ChatGPT: so popular, hardly anyone will pay for it
Briefly

ChatGPT: so popular, hardly anyone will pay for it
"OpenAI is losing about three times more money than it's earning, and 95 percent of those using ChatGPT, which generates roughly 70 percent of the company's recurring revenue, aren't paying a dime to help stem the losses. For this level of success, the company is reportedly valued at about $500 billion, even as it commits to spending more than $1 trillion that it doesn't have in partnership deals over the next five years."
"According to a report published last month in The Information, OpenAI during the first half of 2025 collected $4.3 billion in revenue while still posting a net loss of $13.5 billion during that six month period. More than half of that loss is attributable to "remeasurement of convertible interest rights," which The Information suggests is a reference to billions of dollars' worth of convertible equity issued to investors."
"About 70 percent of OpenAI's recurring revenue reportedly comes from those paying for ChatGPT subscriptions ( Free, $20/month, $200/month). But of ChatGPT's 800 million users, just 5 percent pay, according to a senior executive who spoke to the Financial Times. Menlo Ventures came to a similar estimate based on a $10 billion annual run rate and about 800 million monthly active users - about 40 million would be paying $20 per month to generate that much revenue."

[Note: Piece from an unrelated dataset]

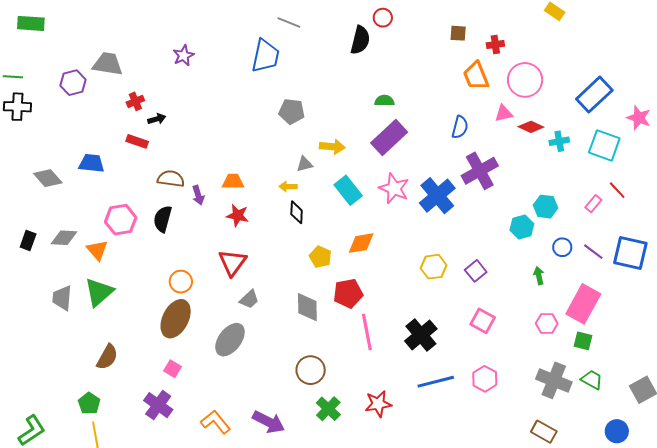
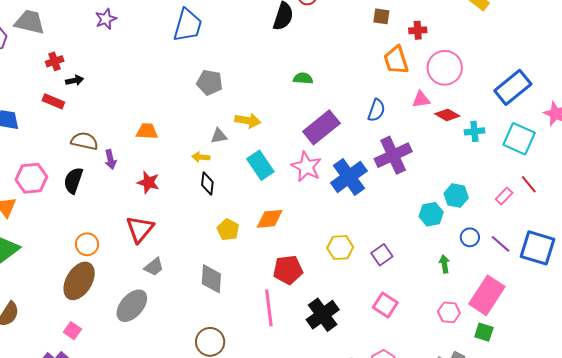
purple rectangle: (389, 138) -> (321, 127), moved
orange trapezoid: (233, 182) -> (147, 131), moved
red pentagon: (348, 293) -> (288, 270), moved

OpenAI collected $4.3 billion in revenue during the first half of 2025 and posted a net loss of $13.5 billion for that period. More than half of the loss stemmed from remeasurement of convertible interest rights tied to convertible equity obligations. Operating losses for the period approached $8 billion while the company books about $13 billion in annual recurring revenue. Roughly 70 percent of recurring revenue comes from ChatGPT subscriptions, yet only about 5 percent of ChatGPT's 800 million users pay. The company has an approximate $500 billion valuation and has committed over $1 trillion in partnership spending over five years.